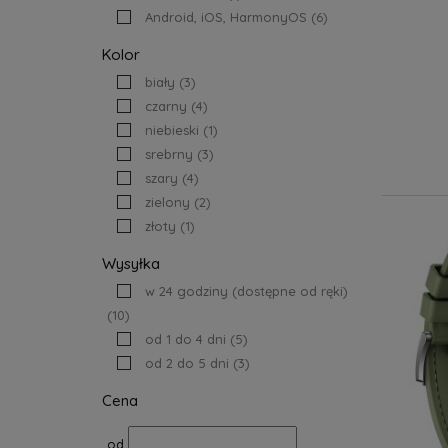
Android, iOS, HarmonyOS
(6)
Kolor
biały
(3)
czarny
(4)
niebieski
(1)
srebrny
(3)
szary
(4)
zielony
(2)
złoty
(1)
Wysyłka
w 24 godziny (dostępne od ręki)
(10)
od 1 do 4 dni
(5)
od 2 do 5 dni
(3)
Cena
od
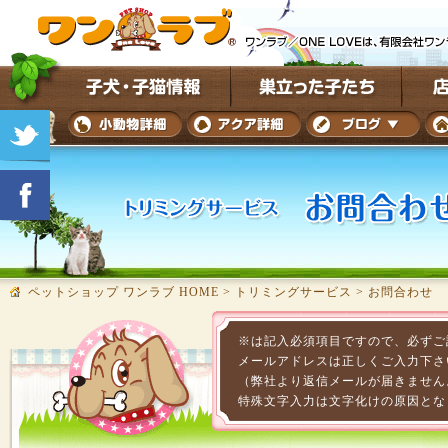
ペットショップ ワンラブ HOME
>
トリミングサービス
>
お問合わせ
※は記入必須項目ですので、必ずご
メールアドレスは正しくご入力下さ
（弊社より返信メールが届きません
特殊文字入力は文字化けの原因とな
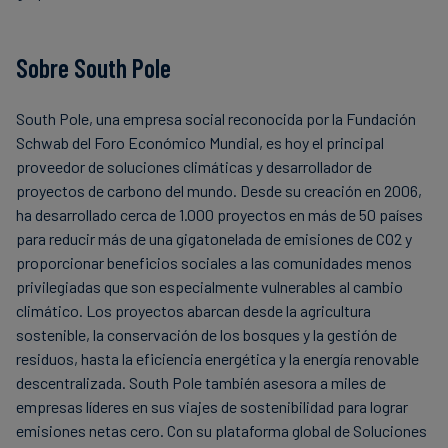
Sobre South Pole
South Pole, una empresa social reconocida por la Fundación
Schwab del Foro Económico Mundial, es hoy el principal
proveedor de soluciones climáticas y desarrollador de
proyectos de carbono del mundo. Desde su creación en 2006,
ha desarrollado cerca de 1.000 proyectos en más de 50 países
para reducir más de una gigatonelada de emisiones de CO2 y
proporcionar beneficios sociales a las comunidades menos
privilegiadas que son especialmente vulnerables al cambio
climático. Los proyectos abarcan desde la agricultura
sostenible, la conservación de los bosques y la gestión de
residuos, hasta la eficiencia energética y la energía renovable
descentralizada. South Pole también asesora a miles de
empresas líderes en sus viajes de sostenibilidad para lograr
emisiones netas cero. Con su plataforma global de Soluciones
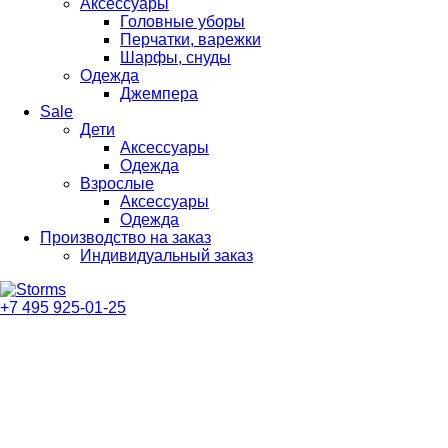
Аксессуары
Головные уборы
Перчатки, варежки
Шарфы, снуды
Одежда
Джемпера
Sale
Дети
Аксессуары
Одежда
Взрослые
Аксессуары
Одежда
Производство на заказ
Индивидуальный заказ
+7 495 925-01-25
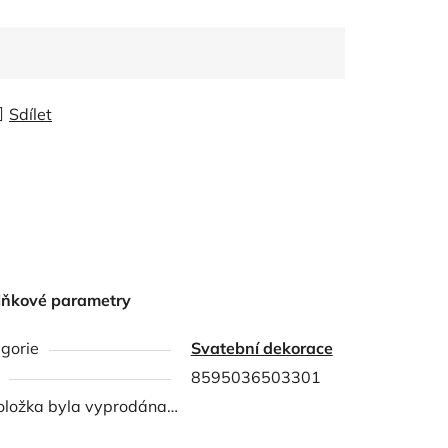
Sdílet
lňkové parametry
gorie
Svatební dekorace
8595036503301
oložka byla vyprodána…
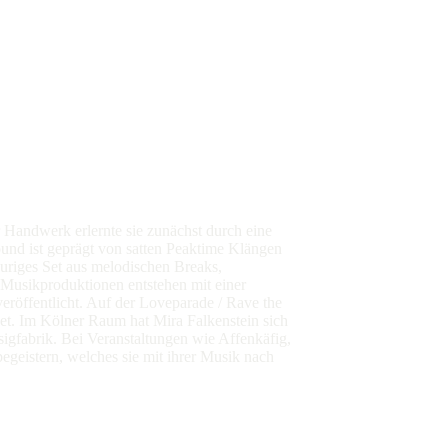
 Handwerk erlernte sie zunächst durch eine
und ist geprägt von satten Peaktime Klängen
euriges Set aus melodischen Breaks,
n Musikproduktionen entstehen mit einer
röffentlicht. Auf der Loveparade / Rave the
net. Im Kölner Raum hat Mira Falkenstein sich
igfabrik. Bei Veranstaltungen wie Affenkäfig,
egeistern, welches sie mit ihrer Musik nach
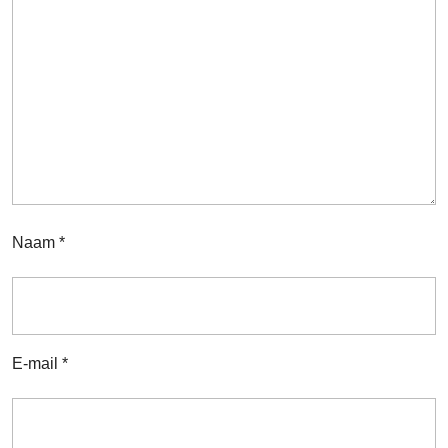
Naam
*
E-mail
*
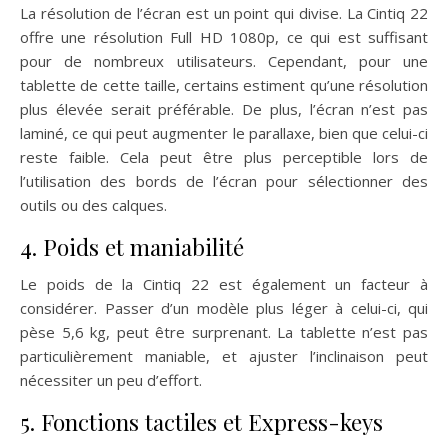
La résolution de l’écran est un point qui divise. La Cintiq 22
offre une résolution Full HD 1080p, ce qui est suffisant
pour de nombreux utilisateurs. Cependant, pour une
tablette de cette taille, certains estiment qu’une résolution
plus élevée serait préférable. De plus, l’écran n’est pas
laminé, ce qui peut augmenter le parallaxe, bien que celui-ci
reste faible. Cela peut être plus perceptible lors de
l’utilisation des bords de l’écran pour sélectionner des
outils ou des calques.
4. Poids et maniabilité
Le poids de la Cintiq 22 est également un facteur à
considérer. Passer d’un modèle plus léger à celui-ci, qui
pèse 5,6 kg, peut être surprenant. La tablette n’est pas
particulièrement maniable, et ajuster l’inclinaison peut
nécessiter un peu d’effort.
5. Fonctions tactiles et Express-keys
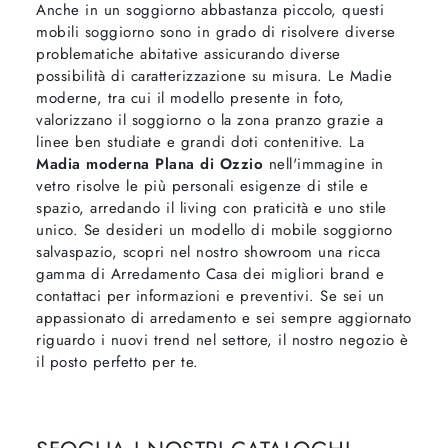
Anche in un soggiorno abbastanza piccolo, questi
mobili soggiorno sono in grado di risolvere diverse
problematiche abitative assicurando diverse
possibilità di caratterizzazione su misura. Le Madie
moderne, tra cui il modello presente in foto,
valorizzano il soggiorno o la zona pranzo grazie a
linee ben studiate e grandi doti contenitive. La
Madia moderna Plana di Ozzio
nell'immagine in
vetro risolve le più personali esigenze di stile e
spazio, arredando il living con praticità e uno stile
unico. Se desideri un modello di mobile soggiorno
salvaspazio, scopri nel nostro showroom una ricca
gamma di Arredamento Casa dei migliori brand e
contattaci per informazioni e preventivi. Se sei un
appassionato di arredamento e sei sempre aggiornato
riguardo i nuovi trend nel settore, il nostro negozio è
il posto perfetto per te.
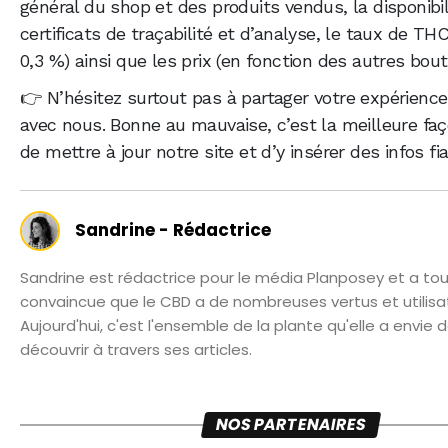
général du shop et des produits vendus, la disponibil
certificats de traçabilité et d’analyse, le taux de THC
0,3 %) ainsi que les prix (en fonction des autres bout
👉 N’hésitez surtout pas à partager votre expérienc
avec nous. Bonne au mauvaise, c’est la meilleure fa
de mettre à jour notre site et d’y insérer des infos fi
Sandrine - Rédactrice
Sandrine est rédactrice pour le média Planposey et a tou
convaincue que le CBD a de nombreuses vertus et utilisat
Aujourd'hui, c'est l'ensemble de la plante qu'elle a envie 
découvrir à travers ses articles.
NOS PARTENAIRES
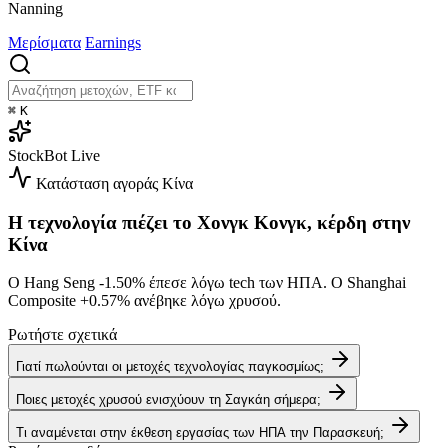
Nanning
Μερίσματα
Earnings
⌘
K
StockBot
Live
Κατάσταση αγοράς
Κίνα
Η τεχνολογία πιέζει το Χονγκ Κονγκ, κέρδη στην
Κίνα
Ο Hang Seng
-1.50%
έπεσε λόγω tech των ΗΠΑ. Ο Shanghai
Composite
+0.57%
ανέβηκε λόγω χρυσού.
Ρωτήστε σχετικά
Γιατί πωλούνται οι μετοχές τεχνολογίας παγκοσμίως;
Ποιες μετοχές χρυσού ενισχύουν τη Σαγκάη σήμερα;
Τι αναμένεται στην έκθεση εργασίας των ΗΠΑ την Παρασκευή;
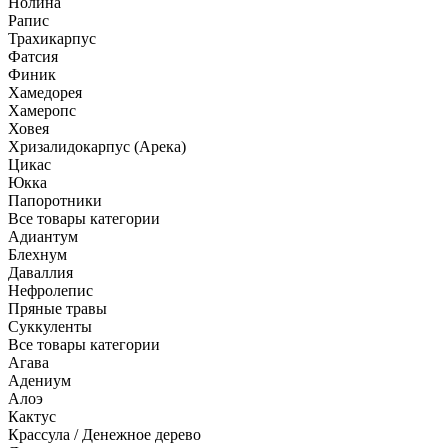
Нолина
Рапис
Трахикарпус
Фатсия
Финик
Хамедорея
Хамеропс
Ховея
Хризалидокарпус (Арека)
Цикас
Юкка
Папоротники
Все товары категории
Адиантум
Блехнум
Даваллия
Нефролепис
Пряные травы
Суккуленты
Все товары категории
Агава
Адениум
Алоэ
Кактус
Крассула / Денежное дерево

■ ■ ■ ■ ■ ■ ■

▶ [What the exercise asks] Output the full listing above exactly, excluding all pictures.

▶ [Response for this exercise]
Android, iOS, HarmonyOS
(6)
Kolor
biały
(3)
czarny
(4)
niebieski
(1)
srebrny
(3)
szary
(4)
zielony
(2)
złoty
(1)
Wysyłka
w 24 godziny (dostępne od ręki)
(10)
od 1 do 4 dni
(5)
od 2 do 5 dni
(3)
Cena
od
ペットショップ ワンラブ HOME
>
トリミングサービス
>
お問合わせ
※は記入必須項目ですので、必ずご
メールアドレスは正しくご入力下さ
（弊社より返信メールが届きません
特殊文字入力は文字化けの原因とな
Sobre South Pole
South Pole, una empresa social reconocida por la Fundación
Schwab del Foro Económico Mundial, es hoy el principal
proveedor de soluciones climáticas y desarrollador de
proyectos de carbono del mundo. Desde su creación en 2006,
ha desarrollado cerca de 1.000 proyectos en más de 50 países
para reducir más de una gigatonelada de emisiones de CO2 y
proporcionar beneficios sociales a las comunidades menos
privilegiadas que son especialmente vulnerables al cambio
climático. Los proyectos abarcan desde la agricultura
sostenible, la conservación de los bosques y la gestión de
residuos, hasta la eficiencia energética y la energía renovable
descentralizada. South Pole también asesora a miles de
empresas líderes en sus viajes de sostenibilidad para lograr
emisiones netas cero. Con su plataforma global de Soluciones
Аксессуары
Головные уборы
Перчатки, варежки
Шарфы, снуды
Одежда
Джемпера
Sale
Дети
Аксессуары
Одежда
Взрослые
Аксессуары
Одежда
Производство на заказ
Индивидуальный заказ
+7 495 925-01-25
Sdílet
lňkové parametry
gorie
Svatební dekorace
8595036503301
oložka byla vyprodána…
 Handwerk erlernte sie zunächst durch eine
und ist geprägt von satten Peaktime Klängen
euriges Set aus melodischen Breaks,
n Musikproduktionen entstehen mit einer
röffentlicht. Auf der Loveparade / Rave the
net. Im Kölner Raum hat Mira Falkenstein sich
igfabrik. Bei Veranstaltungen wie Affenkäfig,
egeistern, welches sie mit ihrer Musik nach
Naam
*
E-mail
*
La résolution de l’écran est un point qui divise. La Cintiq 22
offre une résolution Full HD 1080p, ce qui est suffisant
pour de nombreux utilisateurs. Cependant, pour une
tablette de cette taille, certains estiment qu’une résolution
plus élevée serait préférable. De plus, l’écran n’est pas
laminé, ce qui peut augmenter le parallaxe, bien que celui-ci
reste faible. Cela peut être plus perceptible lors de
l’utilisation des bords de l’écran pour sélectionner des
outils ou des calques.
4. Poids et maniabilité
Le poids de la Cintiq 22 est également un facteur à
considérer. Passer d’un modèle plus léger à celui-ci, qui
pèse 5,6 kg, peut être surprenant. La tablette n’est pas
particulièrement maniable, et ajuster l’inclinaison peut
nécessiter un peu d’effort.
5. Fonctions tactiles et Express-keys
Anche in un soggiorno abbastanza piccolo, questi
mobili soggiorno sono in grado di risolvere diverse
problematiche abitative assicurando diverse
possibilità di caratterizzazione su misura. Le Madie
moderne, tra cui il modello presente in foto,
valorizzano il soggiorno o la zona pranzo grazie a
linee ben studiate e grandi doti contenitive. La
Madia moderna Plana di Ozzio
nell'immagine in
vetro risolve le più personali esigenze di stile e
spazio, arredando il living con praticità e uno stile
unico. Se desideri un modello di mobile soggiorno
salvaspazio, scopri nel nostro showroom una ricca
gamma di Arredamento Casa dei migliori brand e
contattaci per informazioni e preventivi. Se sei un
appassionato di arredamento e sei sempre aggiornato
riguardo i nuovi trend nel settore, il nostro negozio è
il posto perfetto per te.
général du shop et des produits vendus, la disponibil
certificats de traçabilité et d’analyse, le taux de THC
0,3 %) ainsi que les prix (en fonction des autres bout
👉 N’hésitez surtout pas à partager votre expérienc
avec nous. Bonne au mauvaise, c’est la meilleure fa
de mettre à jour notre site et d’y insérer des infos fi
Sandrine - Rédactrice
Sandrine est rédactrice pour le média Planposey et a tou
convaincue que le CBD a de nombreuses vertus et utilisat
Aujourd'hui, c'est l'ensemble de la plante qu'elle a envie 
découvrir à travers ses articles.
NOS PARTENAIRES
Nanning
Μερίσματα
Earnings
⌘
K
StockBot
Live
Κατάσταση αγοράς
Κίνα
Η τεχνολογία πιέζει το Χονγκ Κονγκ, κέρδη στην
Κίνα
Ο Hang Seng
-1.50%
έπεσε λόγω tech των ΗΠΑ. Ο Shanghai
Composite
+0.57%
ανέβηκε λόγω χρυσού.
Ρωτήστε σχετικά
Γιατί πωλούνται οι μετοχές τεχνολογίας παγκοσμίως;
Ποιες μετοχές χρυσού ενισχύουν τη Σαγκάη σήμερα;
Τι αναμένεται στην έκθεση εργασίας των ΗΠΑ την Παρασκευή;
Нолина
Рапис
Трахикарпус
Фатсия
Финик
Хамедорея
Хамеропс
Ховея
Хризалидокарпус (Арека)
Цикас
Юкка
Папоротники
Все товары категории
Адиантум
Блехнум
Даваллия
Нефролепис
Пряные травы
Суккуленты
Все товары категории
Агава
Адениум
Алоэ
Кактус
Крассула / Денежное дерево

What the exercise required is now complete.